_Extracted data_:
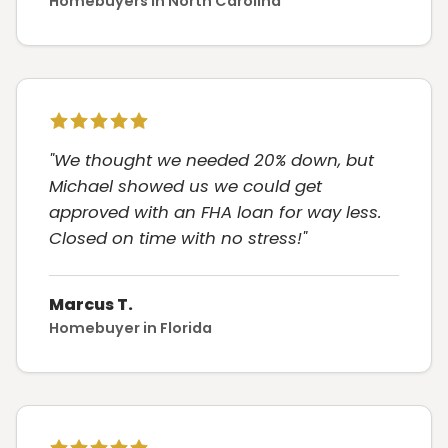
Homebuyers in North Carolina
"We thought we needed 20% down, but
Michael showed us we could get
approved with an FHA loan for way less.
Closed on time with no stress!"
Marcus T.
Homebuyer in Florida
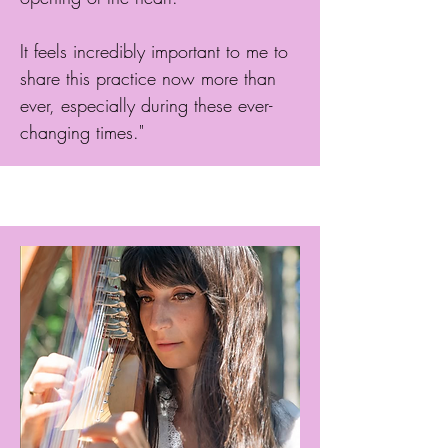
It feels incredibly important to me to
share this practice now more than
ever, especially during these ever-
changing times."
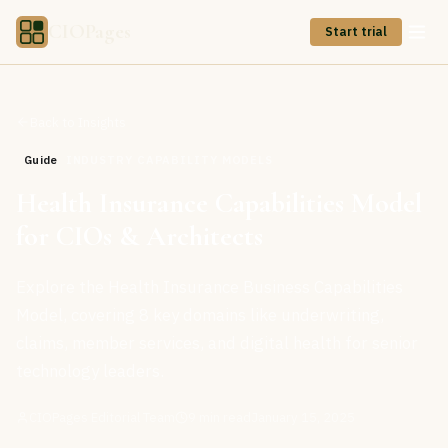
CIOPages
Start trial
Back to Insights
Guide
INDUSTRY CAPABILITY MODELS
Health Insurance Capabilities Model
for CIOs & Architects
Explore the Health Insurance Business Capabilities
Model, covering 8 key domains like underwriting,
claims, member services, and digital health for senior
technology leaders.
CIOPages Editorial Team
9
min read
January 15, 2025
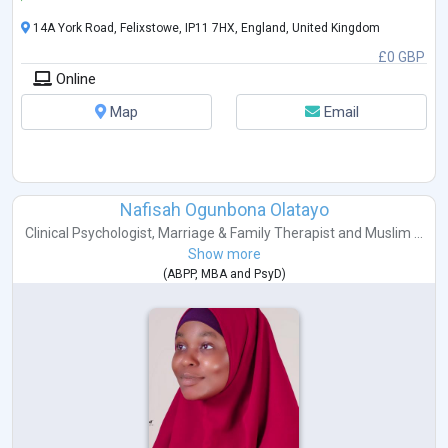
14A York Road, Felixstowe, IP11 7HX, England, United Kingdom
£0 GBP
Online
Map
Email
Nafisah Ogunbona Olatayo
Clinical Psychologist
,
Marriage & Family Therapist
and
Muslim ...
Show more
(
ABPP
,
MBA
and
PsyD
)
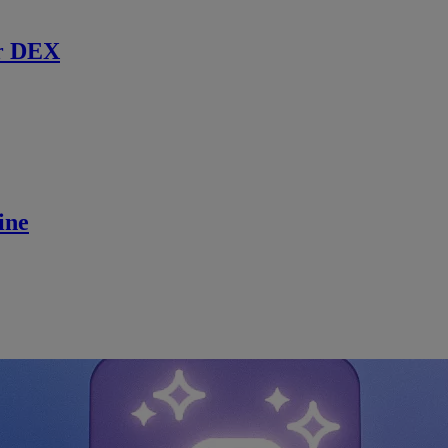
r DEX
ine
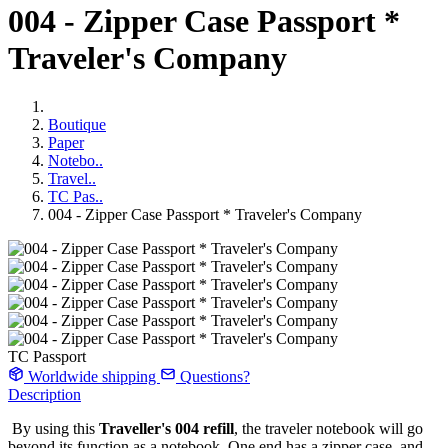
004 - Zipper Case Passport *
Traveler's Company
Boutique
Paper
Notebo..
Travel..
TC Pas..
004 - Zipper Case Passport * Traveler's Company
TC Passport
Worldwide shipping
Questions?
Description
By using this
Traveller's 004 refill
, the traveler notebook will go
beyond its function as a notebook. One end has a zipper case, and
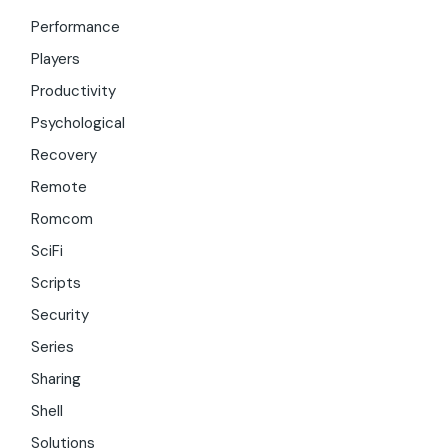
Performance
Players
Productivity
Psychological
Recovery
Remote
Romcom
SciFi
Scripts
Security
Series
Sharing
Shell
Solutions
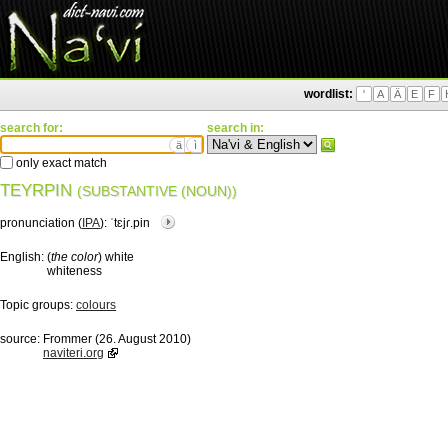
wordlist:
'
A
Ä
E
F
search for:
search in:
ä
ì
only exact match
TEYRPIN
(SUBSTANTIVE (NOUN))
pronunciation (
IPA
):
ˈtɛjɾ.pin
English:
(
the color
) white
whiteness
Topic groups:
colours
source:
Frommer (26. August 2010)
naviteri.org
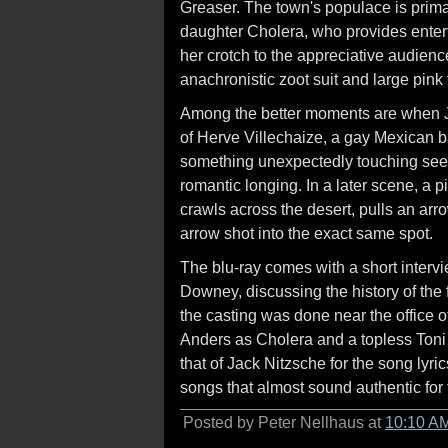
Greaser. The town's populace is prima
daughter Cholera, who provides entert
her crotch to the appreciative audien
anachronistic zoot suit and large pin
Among the better moments are when Je
of Herve Villechaize, a gay Mexican 
something unexpectedly touching seei
romantic longing. In a later scene, a 
crawls across the desert, pulls an arr
arrow shot into the exact same spot.
The blu-ray comes with a short interv
Downey, discussing the history of the 
the casting was done near the office o
Anders as Cholera and a topless Toni B
that of Jack Nitzsche for the song lyric
songs that almost sound authentic for 
Posted by Peter Nellhaus at
10:10 A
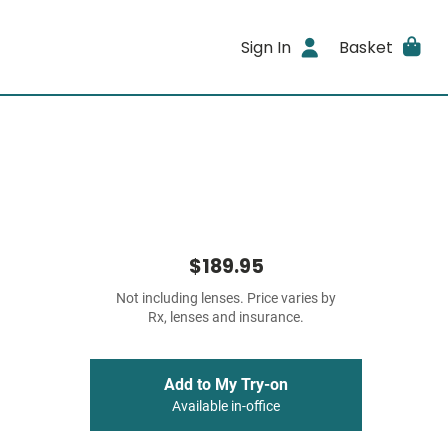
Sign In
Basket
$189.95
Not including lenses. Price varies by
Rx, lenses and insurance.
Add to My Try-on
Available in-office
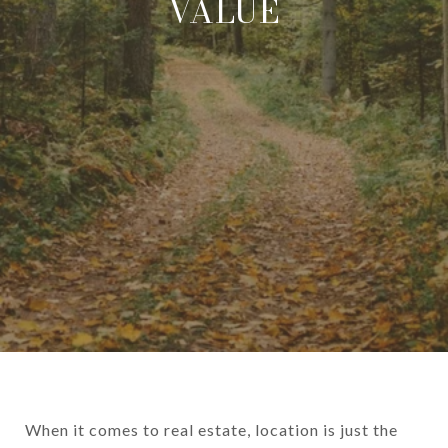
VALUE
When it comes to real estate, location is just the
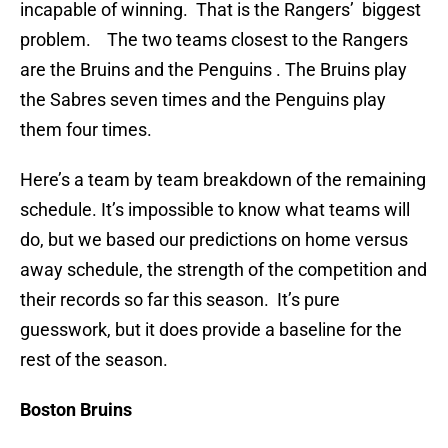
incapable of winning. That is the Rangers’ biggest
problem. The two teams closest to the Rangers
are the Bruins and the Penguins . The Bruins play
the Sabres seven times and the Penguins play
them four times.
Here’s a team by team breakdown of the remaining
schedule. It’s impossible to know what teams will
do, but we based our predictions on home versus
away schedule, the strength of the competition and
their records so far this season. It’s pure
guesswork, but it does provide a baseline for the
rest of the season.
Boston Bruins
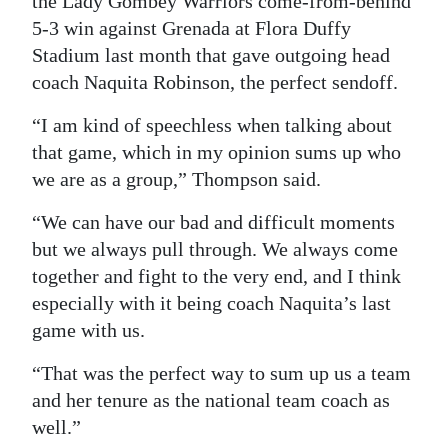
the Lady Gombey Warriors come-from-behind
5-3 win against Grenada at Flora Duffy
Stadium last month that gave outgoing head
coach Naquita Robinson, the perfect sendoff.
“I am kind of speechless when talking about
that game, which in my opinion sums up who
we are as a group,” Thompson said.
“We can have our bad and difficult moments
but we always pull through. We always come
together and fight to the very end, and I think
especially with it being coach Naquita’s last
game with us.
“That was the perfect way to sum up us a team
and her tenure as the national team coach as
well.”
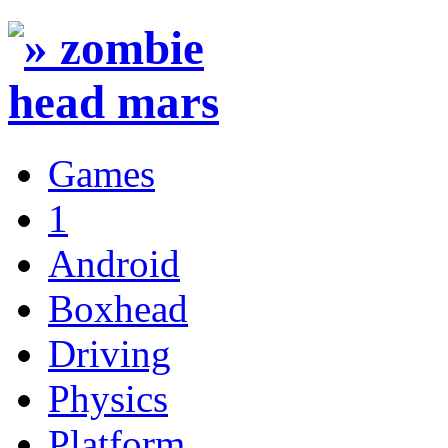
Games
1
Android
Boxhead
Driving
Physics
Platform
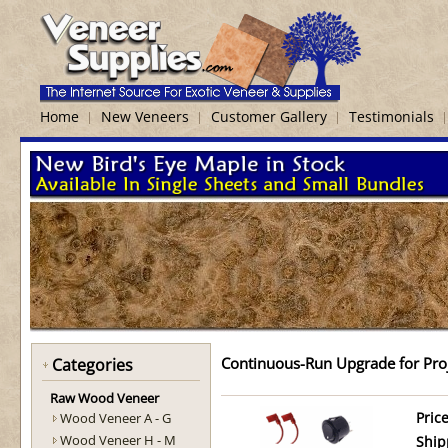
Home
New Veneers
Customer Gallery
Testimonials
Continuous-Run Upgrade for Proj
Categories
Raw Wood Veneer
Wood Veneer A - G
Price
Wood Veneer H - M
Ship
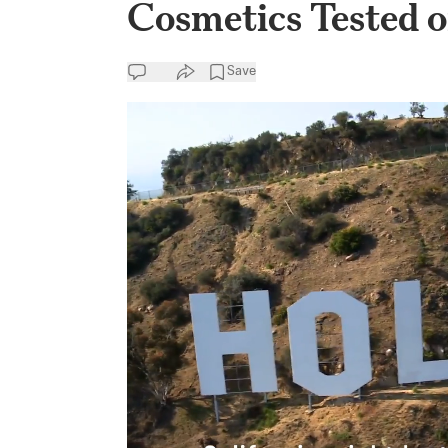
Cosmetics Tested 
Save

_Work item_: Give back exactly the run of lines that opens the material above and ends at the line with "Explore the Health". Omit the pictures.

_Answer section_:
Homebuyers in North Carolina
"We thought we needed 20% down, but
Michael showed us we could get
approved with an FHA loan for way less.
Closed on time with no stress!"
Marcus T.
Homebuyer in Florida
It feels incredibly important to me to
share this practice now more than
ever, especially during these ever-
changing times."
CIOPages
Start trial
Back to Insights
Guide
INDUSTRY CAPABILITY MODELS
Health Insurance Capabilities Model
for CIOs & Architects
Explore the Health Insurance Business Capabilities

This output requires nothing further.